The rails are rusty, but I'm hoping its salvagable..

If anyone has some advice on cleaning track, I'm open for suggestions

I'm officially hooked on S scale.....

Cheers, Ian


----------



## Stillakid

Ian, when you're ready to re-install the rail, leave the bottoms off.

I had to clean(and paint the bases) of 6 - 720 switches. After the paint was dry, I secured the bases to the plates and started working the rails back on, 5 solder joints on the first 3 snapped off. Found out *after* I thought that they were done and ready to be tested. 

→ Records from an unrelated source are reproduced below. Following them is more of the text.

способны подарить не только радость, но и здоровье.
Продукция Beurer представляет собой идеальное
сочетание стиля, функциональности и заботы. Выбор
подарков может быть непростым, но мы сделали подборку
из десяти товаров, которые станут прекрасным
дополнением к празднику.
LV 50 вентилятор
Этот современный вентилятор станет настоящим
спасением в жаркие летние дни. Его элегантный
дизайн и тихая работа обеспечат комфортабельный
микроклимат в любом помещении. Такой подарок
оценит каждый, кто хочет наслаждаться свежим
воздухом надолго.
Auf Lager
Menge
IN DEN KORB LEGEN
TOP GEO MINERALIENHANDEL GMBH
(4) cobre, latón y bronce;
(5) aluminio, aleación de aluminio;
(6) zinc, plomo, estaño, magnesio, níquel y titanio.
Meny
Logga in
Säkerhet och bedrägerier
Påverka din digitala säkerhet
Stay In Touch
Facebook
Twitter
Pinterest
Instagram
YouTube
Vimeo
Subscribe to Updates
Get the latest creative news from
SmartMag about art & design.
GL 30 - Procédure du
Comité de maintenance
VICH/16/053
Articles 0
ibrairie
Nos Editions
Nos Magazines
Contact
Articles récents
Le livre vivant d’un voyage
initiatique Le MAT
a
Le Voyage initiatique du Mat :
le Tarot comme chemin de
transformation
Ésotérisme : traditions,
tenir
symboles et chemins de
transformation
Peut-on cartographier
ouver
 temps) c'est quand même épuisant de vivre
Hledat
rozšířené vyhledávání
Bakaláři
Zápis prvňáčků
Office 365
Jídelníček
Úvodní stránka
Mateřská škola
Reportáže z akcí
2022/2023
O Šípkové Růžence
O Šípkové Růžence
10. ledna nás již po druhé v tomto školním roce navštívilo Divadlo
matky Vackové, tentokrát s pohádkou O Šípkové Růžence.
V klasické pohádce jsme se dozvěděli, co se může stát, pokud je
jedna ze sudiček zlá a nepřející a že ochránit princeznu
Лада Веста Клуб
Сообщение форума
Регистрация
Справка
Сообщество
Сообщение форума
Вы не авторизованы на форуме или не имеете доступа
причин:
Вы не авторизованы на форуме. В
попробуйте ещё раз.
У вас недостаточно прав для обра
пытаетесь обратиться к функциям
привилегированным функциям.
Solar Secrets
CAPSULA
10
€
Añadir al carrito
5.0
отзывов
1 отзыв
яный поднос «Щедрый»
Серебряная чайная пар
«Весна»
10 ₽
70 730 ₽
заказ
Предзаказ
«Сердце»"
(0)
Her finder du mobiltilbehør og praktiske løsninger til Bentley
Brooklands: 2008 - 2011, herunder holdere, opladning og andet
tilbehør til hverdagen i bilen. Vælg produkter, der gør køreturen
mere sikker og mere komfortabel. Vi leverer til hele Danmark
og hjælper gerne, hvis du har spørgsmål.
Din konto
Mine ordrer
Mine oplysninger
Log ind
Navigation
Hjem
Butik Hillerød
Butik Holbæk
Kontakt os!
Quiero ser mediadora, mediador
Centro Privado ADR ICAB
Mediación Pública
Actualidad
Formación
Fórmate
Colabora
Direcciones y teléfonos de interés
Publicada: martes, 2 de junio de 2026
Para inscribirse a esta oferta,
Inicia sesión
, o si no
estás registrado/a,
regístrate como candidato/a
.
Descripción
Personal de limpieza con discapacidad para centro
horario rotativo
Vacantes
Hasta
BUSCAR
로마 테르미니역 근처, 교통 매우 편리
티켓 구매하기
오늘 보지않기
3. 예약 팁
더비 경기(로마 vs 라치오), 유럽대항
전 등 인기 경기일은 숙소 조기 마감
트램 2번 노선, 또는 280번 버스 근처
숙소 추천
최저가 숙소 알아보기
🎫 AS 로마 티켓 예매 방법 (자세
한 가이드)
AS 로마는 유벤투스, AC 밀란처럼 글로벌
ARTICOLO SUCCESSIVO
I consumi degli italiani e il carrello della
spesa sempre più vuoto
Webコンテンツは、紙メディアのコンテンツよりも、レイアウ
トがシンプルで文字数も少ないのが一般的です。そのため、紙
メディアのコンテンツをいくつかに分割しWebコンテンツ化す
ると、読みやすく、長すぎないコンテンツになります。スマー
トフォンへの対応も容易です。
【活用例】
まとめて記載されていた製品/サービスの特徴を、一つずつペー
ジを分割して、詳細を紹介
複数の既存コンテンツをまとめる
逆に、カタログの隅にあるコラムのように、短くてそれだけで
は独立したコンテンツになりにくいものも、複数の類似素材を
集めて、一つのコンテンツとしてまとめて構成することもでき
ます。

On the remaining switches, I kept pressure on the solder joints as I worked the rail back into the slots. No snapped solder joints.

Jim


----------



## T-Man

Ian,
the two green boxes are the electromagnetic uncouplers. The left is a 153c switch I believe. A Lionel switch that is weight activated.


----------



## Reckers

tjcruiser said:


> Looks like a whaler to me. The right type of rig (masts, yards, etc.). False painted gunports on the side. And if I look close, do I see a "cut in" staging area midlength along the bulwarks? That's where they used to bring the whale carcass alongside, and then walk out over the whale on a catwalk staging area to cut it up into blubber strips.
> 
> Don't know her name, but whalers where supreme mid 1850's thru 1890 or so.
> 
> Cheers,
> 
> TJ


Teej,

I just found this post. *L* I can see the pic better than you can; I believe there are gun muzzles in those ports and the absence of a crow's nest suggests it's not a whaler---that, and it hasn't stunk up my basement!


----------



## tjcruiser

Reck,

Re: sailing ship. Could be an early warship. Look at the American Flag (if that's what it is) flying off the back. Can you tell anything via number of stripes and/or number of stars, etc.?

TJ


----------



## tjcruiser

Missing Post ???

Ian, Jim -- I could have sworn I posted a question to you guys last night asking about whether those S rails "slide in to" little grabber feet things on the switches, rather than being fastened with traditional bend-down tabs. Just curious.

But now I'm thinking I must be going nuts! Imagining posts that I never actually post! I'm losing it!!!

TJ


----------



## Reckers

T-Man said:


> Ian,
> the two green boxes are the electromagnetic uncouplers. The left is a 153c switch I believe. A Lionel switch that is weight activated.


Agreed on the green boxes. The thing clamps onto the track; when it's powered up, pushing the Operating button causes the center piece to rise, opening the coupler. Does not work on the molded-plastic Pikemaster stuff, though.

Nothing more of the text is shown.